A Incrível Jornada, Por Tati Eckhardt

Atualizado: Mai 31



Scape Room: Caverna de Platão

Eu me inspirei na Alegoria da Caverna, de Platão, para inventar essa história. Foi um texto que traduzi para o inglês para treinarmos conversação aqui em casa.


Espero que goste desta modesta história, que tornou um sábado em isolamento social durante a pandemia, um pouco mais alegre. Quem sabe também te inspire para criar a sua?!


Divirta-se!

Mestre: Você acorda em uma sala fria e escura. O chão é lamacento e as paredes são de pedra, estão com mofo. Não existem janelas. Você está cansado e com fome. O que você faz?



Jog 1: Eu vou apalpando as paredes e encontro uma porta. Eu abro a porta. O que vejo?



Mestre: Você vê um grande corredor que dá numa parede. Você vê a sombra de criaturas estranhas projetadas na parede. O que você faz?



Jog 1: Eu procuro de onde vem a luz e sigo em direção a ela.



Mestre: Conforme você vai andando em direção a luz, você vê um buraco no chão. Pode ser uma passagem, o que você faz?



Jog 1: Eu tento entrar no buraco.



Mestre: Quando você se aproxima consegue ver luz lá embaixo também mas é um abismo. Não é possível ver o fundo, o que você faz?



Jog 1: Eu tento pular através do buraco.



Mestre: Você pula mas o buraco era muito grande e você cai nele. E agora?



Jog 1: Eu consegui me segurar num tipo de raiz que estava por baixo daquele chão.

Mestre: Você está muito fraco e ferido mas a sua vontade de sobreviver é maior do que o cansaço e fraqueza, e então você tenta até conseguir subir.



Jog 1: Eu sigo em direção a luz e pulo todos os buracos que existem naquele corredor.



Mestre: Conforme você vai se aproximando da luz, você vê o fim do corredor fechado por pedras enormes. A luz está vindo do teto, numa pequena passagem sobre as pedras. O que você faz?



Jog 1: Eu escalo as pedras e tento passar através da abertura no teto.



Mestre: Quando você tenta subir pelo buraco sente alguém te puxando pelo braço.

Jog 2: Você conseguiu!



Jog 1: Onde estou? Quem é você? Eu não me lembro de nada, nem mesmo quem eu sou e o que vim fazer aqui.

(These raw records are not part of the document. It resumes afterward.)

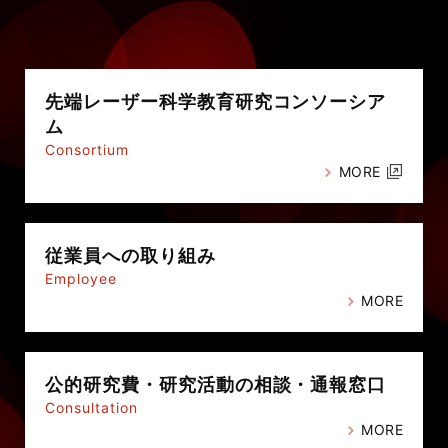
先端レーザー科学教育研究
コンソーシア
ム
Consortium
MORE
従業員への
取り組み
Employee
MORE
公的研究費・
研究活動の相談・通報窓口
Consultation
MORE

Jog 2: Você foi capturado por Aleister, um mago maligno muito poderoso que lançou Obliviate em você para você nunca achar a saída, se esquecer de quem você é e dos seus nobres propósitos. Mas a magia se torna menos poderosa quando a pessoa percebe que tem algo errado e deseja sair. Mas eu não consigo ir até você, eu só posso vir até aqui. Felizmente você conseguiu seguir a luz. Eu sou Minerva. Você me chamou, você desejou que eu viesse te ajudar. Eu iluminei o seu caminho e agora estou aqui para acompanhar até o fim dessa jornada. Você deseja que eu te acompanhe e te oriente?

Jog 1: Eu sei que o caminho não será fácil, mas prefiro enfrentar do que ficar aqui. Eu agradeço a sua ajuda. Vamos!

Jog 2: OK. O caminho é por aqui!

Mestre: Você percorre o caminho com Minerva, batalha com monstros e fica cada vez mais forte para enfrentar criaturas mais desafiadoras. No fim, você derrota um dragão. Minerva começa a flutuar e se transmuta em uma chave de ouro. Logo à frente existe uma grande porta. O que você faz?



Jog 1: Eu abro a porta com a minha chave. Ao abrir a porta e sair. A luz traz todo entendimento e a minha consciência se expande. E agora, tenho convicção de que nunca mais cairei nas armadilhas de Aleister. Agora eu tenho o conhecimento da verdade. Sei quem eu sou e quais são meus nobres propósitos nesta jornada.


Mestre: E então, você sente alguém te chamando, você se sente impelido a ir de encontro a essa pessoa. É um pedido de socorro. Aleister capturou mais alguém e só você pode ajudar. E agora o que você faz?